Key Experimental Results¶
Main Results¶
| Method | Token Count | CD(×10⁻²)↓ | FID↓ | DINO↑ |
|---|---|---|---|---|
| OctGPT (Best Layer) | ~61962 | 0.533 | 100.78 | 0.619 |
| VertexRegen (Best Layer) | ~7530 | 0.034 | 86.10 | 0.791 |
| Ours (64 tokens) | 64 | 0.382 | 21.13 | 0.880 |
| Ours (512 tokens) | 512 | 0.234 | 13.59 | 0.921 |
| Ours (1 token) | 1 | 2.271 | 31.65 | 0.731 |
AR Generation:
| Method | Token Count | FID↓ | DINO↑ |
|---|---|---|---|
| OctGPT | ~50000 | 66.93 | — |
| ShapeLLM-Omni | 1024 | 48.70 | 0.680 |
| LoST-GPT | 128 | 34.25 | 0.758 |
Ablation Study¶
| Configuration | Key Metrics | Description |
|---|---|---|
| Geometry Loss Only (No RIDA) | High FID, Low DINO | Lacks semantic guidance; prefix decoding is semantically poor. |
| With RIDA Semantic Loss | Significant improvement in FID/DINO | Semantic alignment is key to LoS hierarchy. |
| 1-token Decoding | DINO 0.731, FID 31.65 | Already outperforms OctGPT's best layer (~62K tokens). |
| 4-token Decoding | DINO 0.765, FID 29.26 | Further improves semantic fidelity. |
Key Findings¶
- LoST can decode a complete, recognizable shape (e.g., basic structure of a car or chair) using just 1 token, whereas LoD methods still yield unusable geometric primitives at thousands of tokens.

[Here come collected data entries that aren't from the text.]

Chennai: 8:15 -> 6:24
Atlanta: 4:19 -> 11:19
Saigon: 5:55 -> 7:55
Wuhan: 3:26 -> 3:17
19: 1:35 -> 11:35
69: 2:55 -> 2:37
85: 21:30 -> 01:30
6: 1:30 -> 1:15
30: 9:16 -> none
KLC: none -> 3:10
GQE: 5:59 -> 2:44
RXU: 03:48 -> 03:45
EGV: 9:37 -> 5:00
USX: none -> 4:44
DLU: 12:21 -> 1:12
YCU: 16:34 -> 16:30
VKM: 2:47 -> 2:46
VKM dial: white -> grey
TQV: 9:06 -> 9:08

- AR generation with 128 tokens outperforms OctGPT (50,000 tokens), achieving a roughly 400x improvement in token efficiency.

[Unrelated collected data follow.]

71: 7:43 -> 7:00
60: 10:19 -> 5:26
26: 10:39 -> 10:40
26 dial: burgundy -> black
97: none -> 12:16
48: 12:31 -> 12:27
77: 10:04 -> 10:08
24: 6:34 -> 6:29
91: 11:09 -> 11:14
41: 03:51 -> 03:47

- Semantic hierarchy (LoS) is significantly superior to geometric hierarchy (LoD) for AR modeling because semantic prefixes generate complete structures.

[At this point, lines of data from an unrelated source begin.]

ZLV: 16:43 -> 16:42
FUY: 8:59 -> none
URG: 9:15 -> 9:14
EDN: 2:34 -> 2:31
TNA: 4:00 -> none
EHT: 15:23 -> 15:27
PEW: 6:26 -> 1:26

- RIDA successfully bridges the modality gap between 2D DINO features and 3D triplane latents by aligning relational topology rather than absolute values.
Highlights & Insights¶
- Deep Core Insight: Shifting from rendering-based LoD to generation-based LoS changes the paradigm of 3D tokenization.
- Clever RIDA Design: Aligning relational structures instead of direct cross-modal regression (which often fails) provides a general strategy for cross-modal knowledge transfer.
- Extreme Token Efficiency: Achieving "1 token = 1 complete shape" and 400x compression over prior work.
- Semantic Progression of Prefixes: Decodes from "generic category" to "instance-specific details" (e.g., from a "generic mountain" to a "mountain with a face").
- Continuous tokens + diffusion loss avoid VQ information loss, serving as an effective alternative paradigm for AR generation.
Limitations & Future Work¶
- Dependency on VAE triplane latent spaces; needs expansion to other representations like Gaussian Splats.
- Diffusion decoders increase inference cost compared to pure AR decoders.
- Artifacts may still appear at extremely low token counts (similar to 2D semantic tokenization).
- The AR generator currently uses a fixed length and lacks an adaptive EOS stop.
- Training data is synthetic; adaptation to real-world scans may be required.
- Conditional controls (e.g., part-level editing) remain unexplored.
Related Work & Insights¶
- FlexTok/Semanticist (2D): Directly inspired the extension of semantic hierarchy tokenization to 3D.
- RKD: Relational Knowledge Distillation inspired RIDA's relational alignment strategy.
- MAR: Continuous space AR modeling inspired the diffusion loss design in LoST-GPT.
- Direct3D: Provided the foundation for the triplane latent space.
- The LoST philosophy can be extended to video tokenization (temporal semantic levels) or scene-level 3D tokenization.
Rating¶
- Novelty: ⭐⭐⭐⭐⭐ Paradigm shift from LoD to LoS, RIDA alignment, and continuous AR.
- Experimental Thoroughness: ⭐⭐⭐⭐ Evaluated both reconstruction and AR generation against SOTAs.
- Writing Quality: ⭐⭐⭐⭐⭐ Clear structure and powerful visual comparisons.
- Value: ⭐⭐⭐⭐⭐ Redefines 3D tokenization with massive efficiency gains.